Actual Body Weight Dose Injection Volume

Vial Strength for Reconstitution*

Dose

Injection Volume

10-11 kg

0.4 mg

0.24 mg

0.3 mL

12-16 kg

0.56 mg

0.28 mg

0.35 mL

17-21 kg

0.56 mg

0.32 mg

0.4 mL

22-32 kg

0.56 mg

0.4 mg

0.5 mL

33-43 kg

1.2 mg

0.5 mg

0.25 mL

44-59 kg

1.2 mg

0.6 mg

0.3 mL

60-89 kg

1.2 mg

0.7 mg

0.35 mL

≥ 90 kg

1.2 mg

0.8 mg

0.4 mL

*Vial strength used to prepare dose is determined by patient weight as follows: 10 to <12 kg: use 0.4 mg vial, 12 to <33 kg: use 0.56 mg vial, ≥33 kg: use 1.2 mg vial.

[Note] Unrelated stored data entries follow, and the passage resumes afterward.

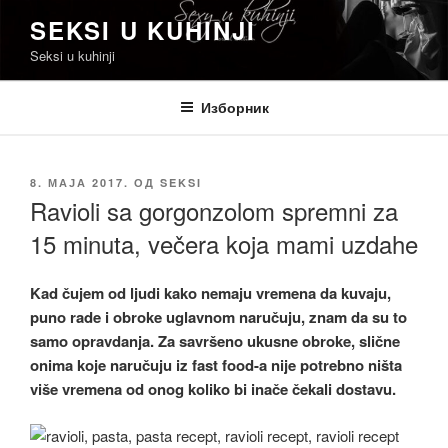
Скочи
SEKSI U KUHINJI
на
Seksi u kuhinji
садржај
Изборник
ОБЈАВЉЕНО
8. МАЈА 2017.
ОД
SEKSI
Ravioli sa gorgonzolom spremni za
15 minuta, večera koja mami uzdahe
Kad čujem od ljudi kako nemaju vremena da kuvaju,
puno rade i obroke uglavnom naručuju, znam da su to
samo opravdanja. Za savršeno ukusne obroke, slične
onima koje naručuju iz fast food-a nije potrebno ništa
više vremena od onog koliko bi inače čekali dostavu.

Concentration will vary based on vial used.

*The concentration of vosoritide in reconstituted 0.4 mg vial and 0.56 mg vial is 0.8 mg/mL. The concentration of vosoritide in reconstituted 1.2 mg vial is 2 mg/mL.

Authorization is not covered for the following:

The use of this drug for indications not listed in this policy does not meet the coverage criteria established by the Western Health Advantage (WHA) Pharmacy and Therapeutics (P&T) Committee.

Additional Information: 
  • Administration:
    • Reconstitute prior to use. The injection volume is based on both patient’s weight and concentration of reconstituted Voxzogo.
    • Monitor growth and adjust dosage according to actual body weight every 3-6 months.
    • Permanently discontinue upon confirmation of no further growth potential, indicated by closure of epiphyses.
    • Recommend to eat a meal and drink about 8 to 10 ounces of fluid within 1 hour before injection.
  • Use in specific populations:
    • Not recommended in patients with eGFR < 60 mL/min/1.73m2.
Policy Updates:
  • 5/17/2022 – New policy approved by P&T
References:
  1. Voxzogo Prescribing Information. BioMarin Pharmaceutical Inc., Novato, CA. November 2021.
  2. Pauli RM. Achondroplasia: a comprehensive clinical review. Orphanet J Rare Dis 2019;14(1):1-49.